Tree models
Intuition for Tree Models
Tree-based models split the feature space into regions using a sequence of yes/no questions.
At each internal node, a decision rule such as “(x_j \leq t)?” sends samples left or right, until we reach a leaf node that holds a prediction.
- Classification trees: leaves store a class label or class probabilities.
- Regression trees: leaves store a numeric value, usually the average target in that region.
This makes trees easy to interpret: you can read the path from root to leaf as a human-readable decision rule.

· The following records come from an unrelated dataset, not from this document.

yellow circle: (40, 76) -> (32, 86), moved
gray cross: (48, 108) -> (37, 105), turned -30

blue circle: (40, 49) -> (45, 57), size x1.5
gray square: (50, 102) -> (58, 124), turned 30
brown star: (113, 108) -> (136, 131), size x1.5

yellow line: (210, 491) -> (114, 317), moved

How Decision Trees Are Built
Given training data ((X, y)), a tree is built top‑down:
- Choose a split on some feature (x_j) at threshold (t).

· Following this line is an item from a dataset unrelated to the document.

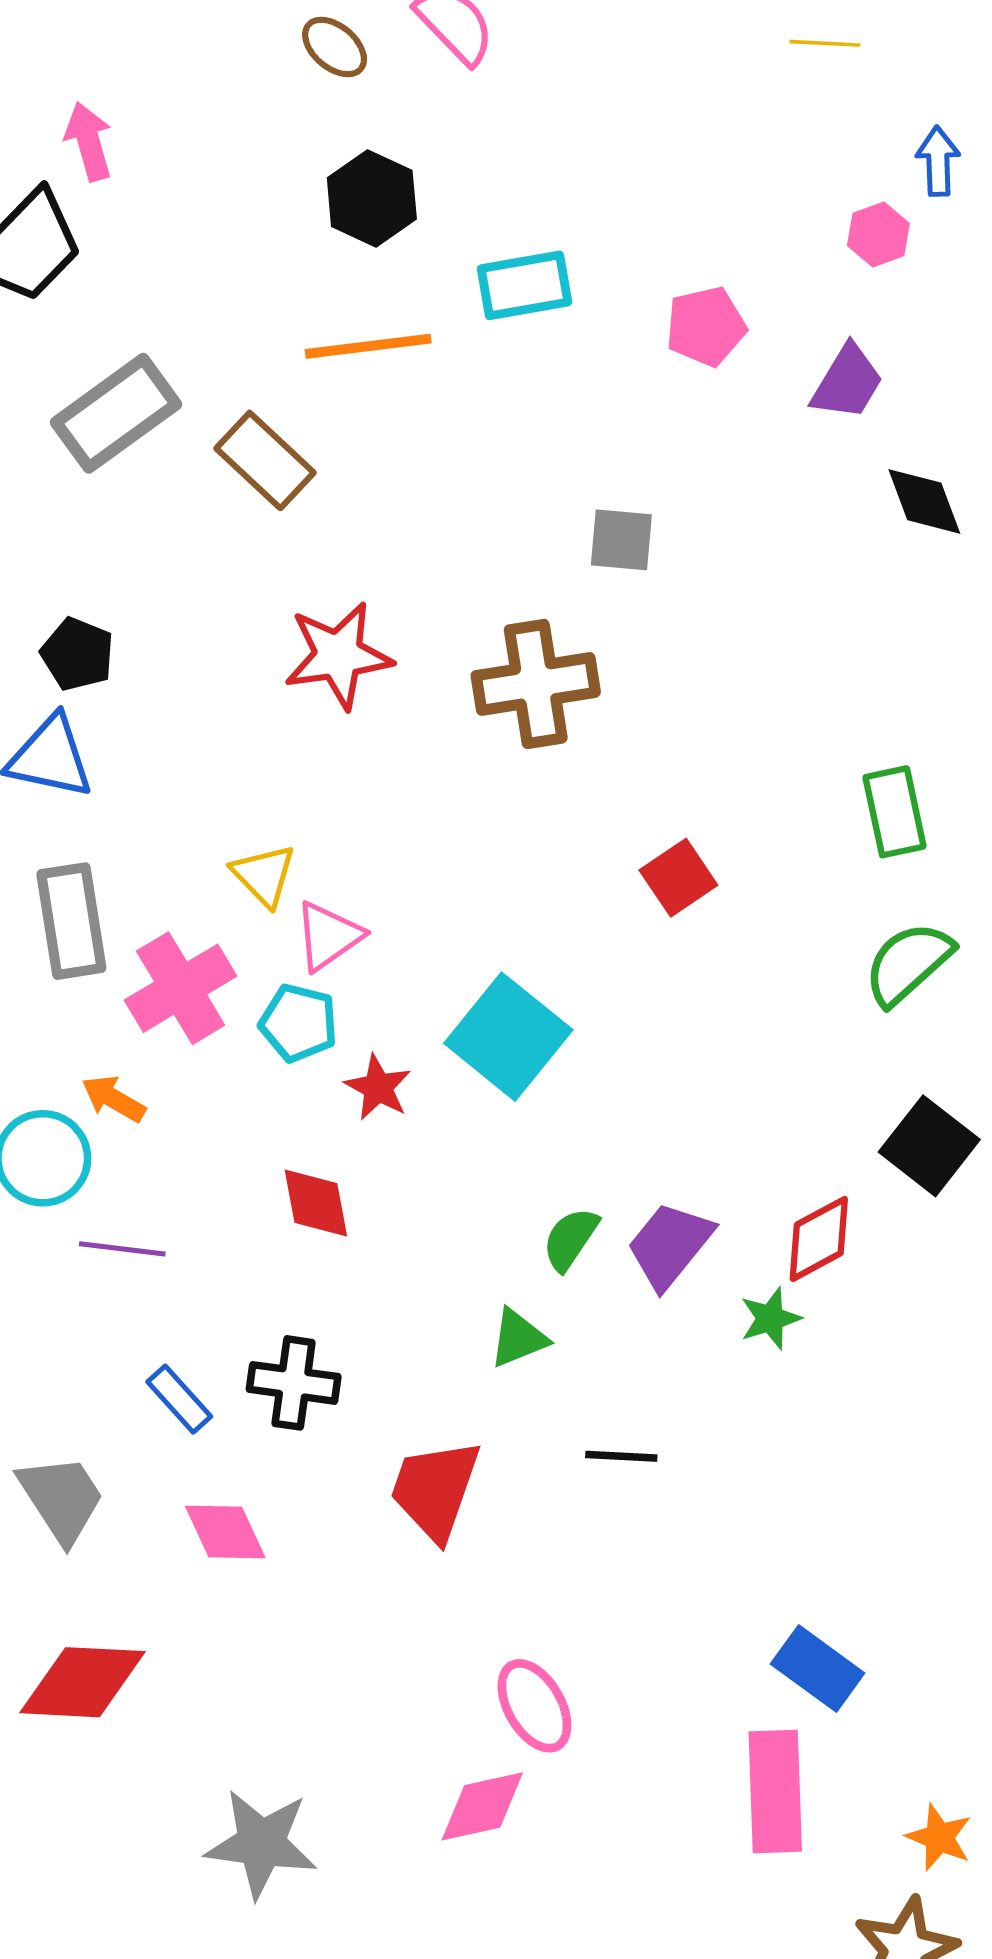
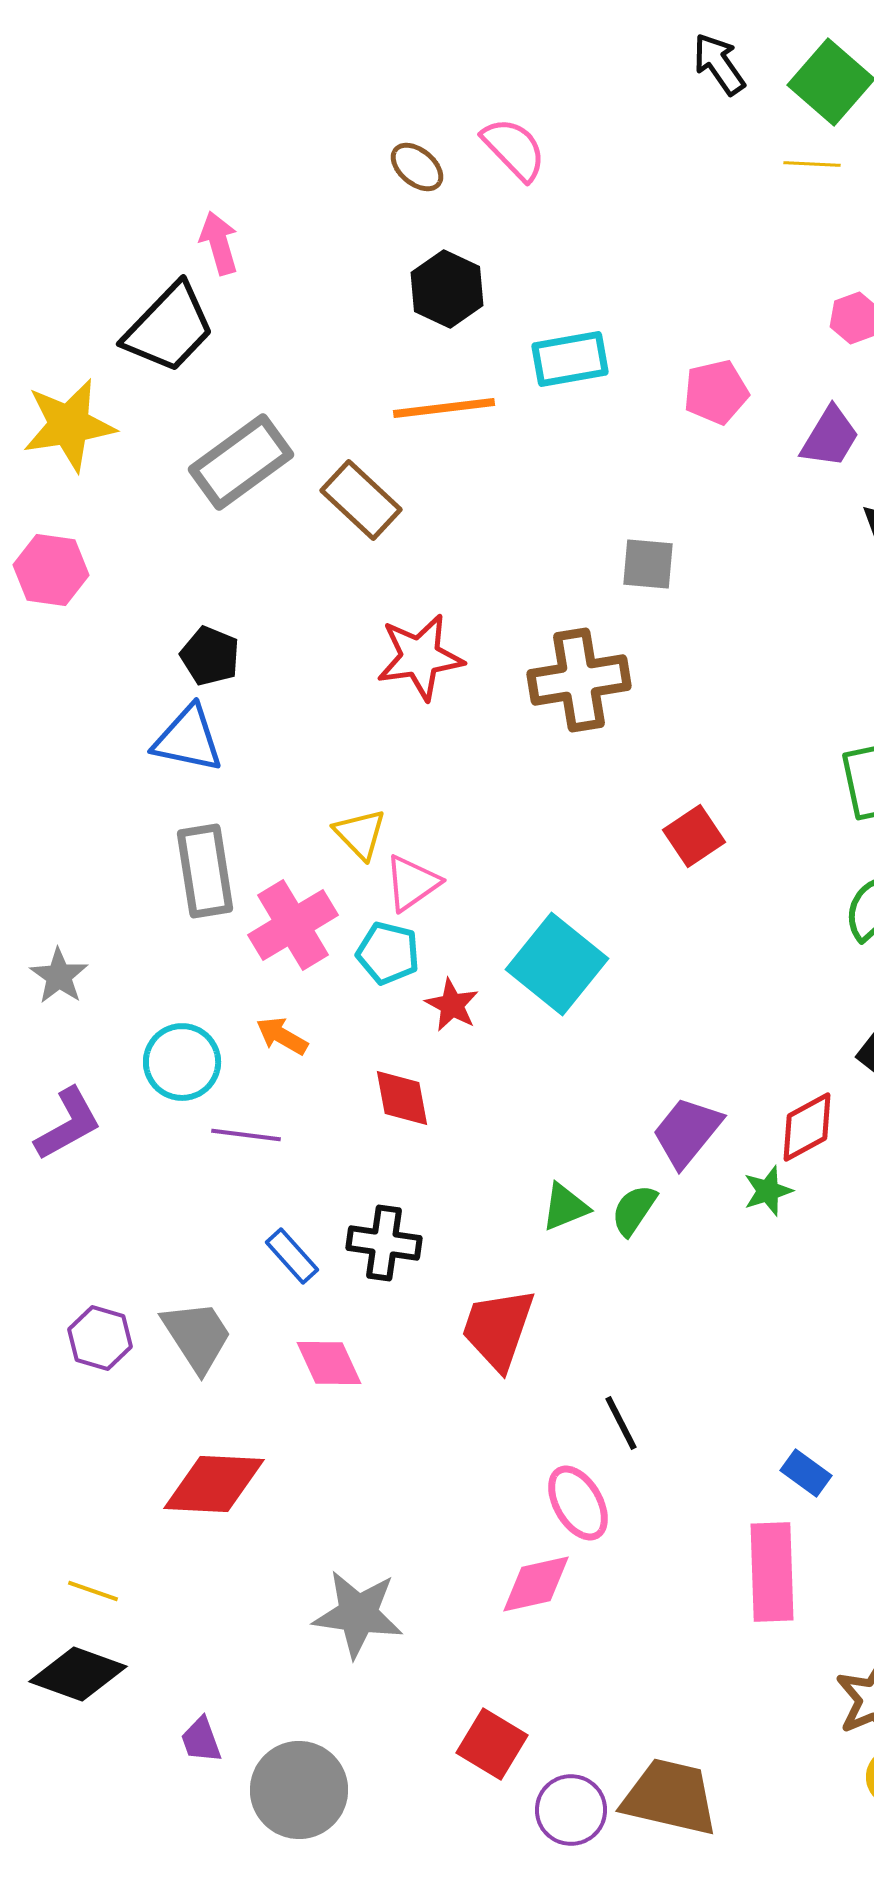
orange arrow: (114, 1099) -> (282, 1036), moved
green semicircle: (570, 1239) -> (634, 1210), moved
black line: (621, 1456) -> (621, 1423), moved, turned 60
blue rectangle: (818, 1669) -> (806, 1473), size x0.7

- Evaluate impurity (how “mixed” the labels are) before and after the split.
- Pick the split that maximizes impurity reduction (or loss reduction).
- Recurse on the left and right subsets until a stopping rule is met (max depth, min samples per leaf, etc.).
Common Impurity Measures (Classification)
- Gini impurity for a node:
[
G = \sum_{k} p_k (1 - p_k)
]
where (p_k) is the fraction of class (k) in the node.
[
H = -\sum_{k} p_k \log_2(p_k)
]
The best split is the one that reduces impurity the most.
Loss for Regression Trees
For regression, impurity is usually the Mean Squared Error (MSE) within each node:
[
\text{MSE} = \frac{1}{n} \sum_{i=1}^{n} (y_i - \bar{y})^2
]
where (\bar{y}) is the mean target value in that node.
Overfitting and Tree Complexity
Unconstrained trees tend to overfit: they keep splitting until each leaf contains only a few (or even one) training samples.
Typical controls:
- Max depth: limit how deep the tree can grow.
- Min samples per split/leaf: require a minimum number of samples to create a new split or leaf.
- Max features: when searching for the best split, consider only a subset of features.
Another approach is post‑pruning:
- Grow a large tree.
- Iteratively remove branches that give only a tiny improvement on validation error.
- Choose the smallest tree with good performance (bias–variance trade‑off).
Pros and Cons of Decision Trees
Advantages
- Easy to interpret and visualize.
- Handle non‑linear relationships and feature interactions naturally.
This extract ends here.